In the modern world, he went on, companies do not compete against other companies, their suppliers compete against their rivals’ suppliers, with items such as the iPhone 5 being a global operation in terms of manufacture and assembly.
The so-called ‘fifth wave’ of development we are now living in – preceded by first seaport-based development, then by river and canal-based development, the railroads and then the highways – is a 21st century city developed around airports. And the basic drivers of the wave are large jet aircraft, globalisation, speed, agility, connectivity, perishability and tourism. ‘Today is not the big eating the small, it’s the fast eating the slow’, said Kasarda. ‘It’s the survival of the fastest. You have to be agile and flexible.’

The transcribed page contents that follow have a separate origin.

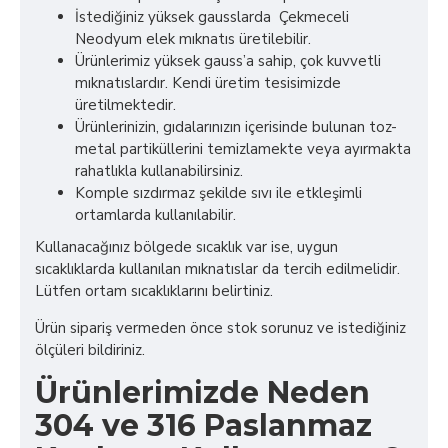
İstediğiniz yüksek gausslarda Çekmeceli
Neodyum elek mıknatıs üretilebilir.
Ürünlerimiz yüksek gauss’a sahip, çok kuvvetli
mıknatıslardır. Kendi üretim tesisimizde
üretilmektedir.
Ürünlerinizin, gıdalarınızın içerisinde bulunan toz-
metal partiküllerini temizlamekte veya ayırmakta
rahatlıkla kullanabilirsiniz.
Komple sızdırmaz şekilde sıvı ile etkleşimli
ortamlarda kullanılabilir.
Kullanacağınız bölgede sıcaklık var ise, uygun
sıcaklıklarda kullanılan mıknatıslar da tercih edilmelidir.
Lütfen ortam sıcaklıklarını belirtiniz.
Ürün sipariş vermeden önce stok sorunuz ve istediğiniz
ölçüleri bildiriniz.
Ürünlerimizde Neden
304 ve 316 Paslanmaz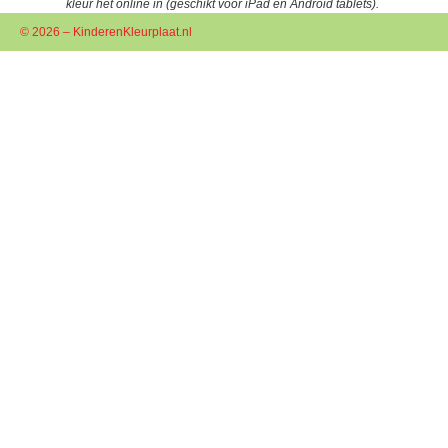
kleur het online in (geschikt voor iPad en Android tablets).
© 2026 – KinderenKleurplaat.nl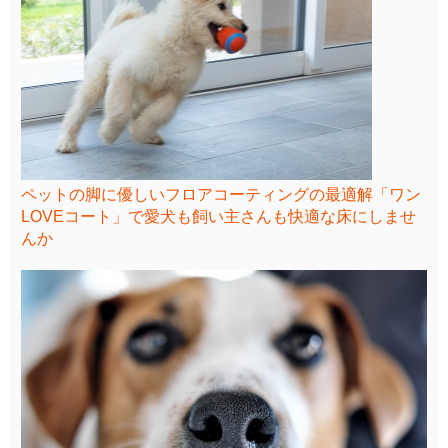
ペットの脚に優しいフロアコーティングの最適解「ワン
LOVEコート」で愛犬も飼い主さんも快適な床にしませ
んか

Other airports around the world are embracing the notion of the Aerotropolis, such as New Songdo City in Korea, ‘an instant city’ of the kind China needs 500 of, said Kasarda, while new concepts include airports adopting the civic plaza or central square, as at Indianapolis. Increasingly, too, businesses are drawn to relocate their headquarters near to airports, such as KPMG, six minutes’ walk away from check-in at Frankfurt, and hotels at airports are changing to become business hubs first, places to stay second. The ‘granddaddy’ airport city of them al is Schiphol, with its multimodal urban core, while Washington Dulles has seen the creation of a million new jobs in its environs since 1985.
For London, said Kasarda, international tourism and business travel will be key. ‘Connectibility is crucial for maintaining world city status’, he said, pointing to the $250bn that China is investing in new airports in the next five years, and $100bn the Middle East is spending. This is a ‘wake-up call’ - they view such infrastructure as assets, while Europe tends to look on airports as nuisances, he added. ‘It hasn’t hit yet the neglect of your aviation and surface infrastructure…I think London will no longer be the global city that it is. You need the connectivity and the 21st century airports that meet 21st century global realities. You can’t stop globalisation. It will just march forward. Rather than fighting it, the Aerotropolis leverages it.’